Decentralized Control of Cooperative Systems: Categorization and Complexity Analysis

TL;DR

This paper analyzes the complexity of decentralized control problems in cooperative systems, identifying classes with varying complexity and proposing algorithms for goal-oriented cases, while examining the impact of communication methods.

Contribution

It categorizes decentralized control problems by complexity and introduces polynomial-time algorithms for certain goal-oriented classes, also analyzing communication effects.

Findings

Decentralized control complexity ranges from NEXP to P.

Two algorithms solve goal-oriented classes in polynomial time.

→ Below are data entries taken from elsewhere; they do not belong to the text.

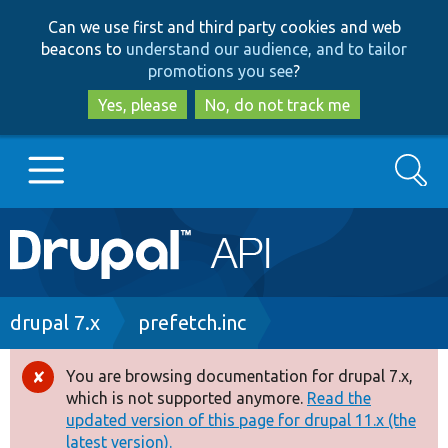
Skip
Skip
Can we use first and third party cookies and web
to
to
beacons to
understand our audience, and to tailor
main
search
promotions you see
?
content
Yes, please
No, do not track me
Search
Main
Go to Drupal.org
navigation
Drupal 7
Breadcrumb
drupal 7.x
prefetch.inc
Drupal 8+
You are browsing documentation for drupal 7.x,
Error
which is not supported anymore.
Read the
message
updated version of this page for drupal 11.x (the
Other projects
latest version).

Communication methods do not alter worst-case complexity.

Abstract

Decentralized control of cooperative systems captures the operation of a group of decision makers that share a single global objective. The difficulty in solving optimally such problems arises when the agents lack full observability of the global state of the system when they operate. The general problem has been shown to be NEXP-complete. In this paper, we identify classes of decentralized control problems whose complexity ranges between NEXP and P. In particular, we study problems characterized by independent transitions, independent observations, and goal-oriented objective functions. Two algorithms are shown to solve optimally useful classes of goal-oriented decentralized processes in polynomial time. This paper also studies information sharing among the decision-makers, which can improve their performance. We distinguish between three ways in which agents can exchange information: indirect communication, direct communication and sharing state features that are not controlled by the agents. Our analysis shows that for every class of problems we consider, introducing direct or indirect communication does not change the worst-case complexity. The results provide a better understanding of the complexity of decentralized control problems that arise in practice and facilitate the development of planning algorithms for these problems.